> _Exercise directions_: Would you give the entries again word for word, with no pictures in the copy?

> _Data to use_:
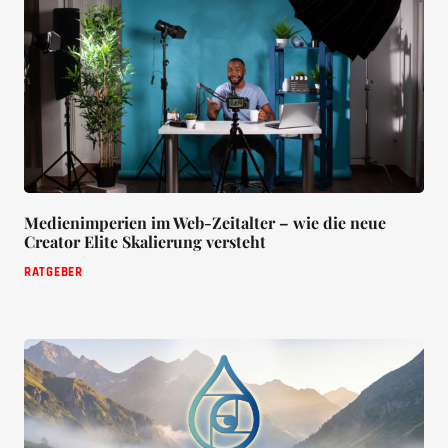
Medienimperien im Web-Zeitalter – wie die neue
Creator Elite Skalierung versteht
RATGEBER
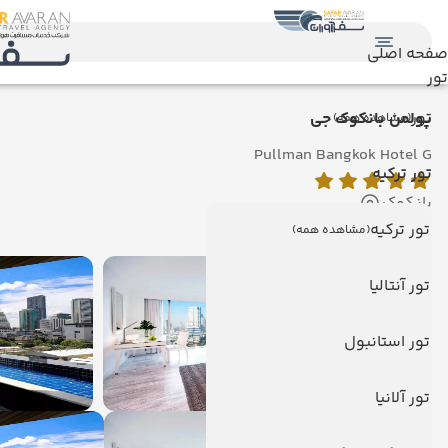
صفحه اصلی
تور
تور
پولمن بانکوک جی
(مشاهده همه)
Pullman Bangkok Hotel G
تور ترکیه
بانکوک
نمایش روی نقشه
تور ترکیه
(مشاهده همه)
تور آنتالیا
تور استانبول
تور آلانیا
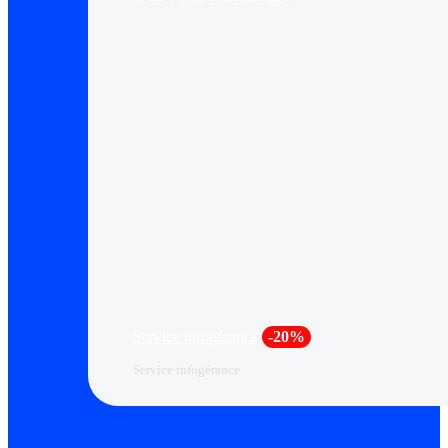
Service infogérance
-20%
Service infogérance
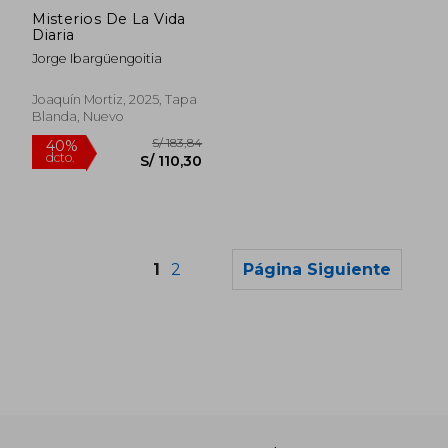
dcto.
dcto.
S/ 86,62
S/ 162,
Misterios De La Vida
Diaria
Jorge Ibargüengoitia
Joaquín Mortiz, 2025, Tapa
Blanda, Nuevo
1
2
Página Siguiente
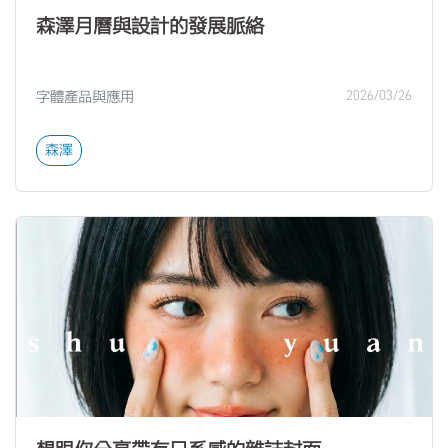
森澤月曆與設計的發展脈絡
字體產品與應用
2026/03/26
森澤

> _Response_:
Medienimperien im Web-Zeitalter – wie die neue
Creator Elite Skalierung versteht
RATGEBER
صفحه اصلی
تور
تور
پولمن بانکوک جی
(مشاهده همه)
Pullman Bangkok Hotel G
تور ترکیه
بانکوک
نمایش روی نقشه
تور ترکیه
(مشاهده همه)
تور آنتالیا
تور استانبول
تور آلانیا
Service infogérance
-20%
Service infogérance
dcto.
dcto.
S/ 86,62
S/ 162,
Misterios De La Vida
Diaria
Jorge Ibargüengoitia
Joaquín Mortiz, 2025, Tapa
Blanda, Nuevo
1
2
Página Siguiente
森澤月曆與設計的發展脈絡
字體產品與應用
2026/03/26
森澤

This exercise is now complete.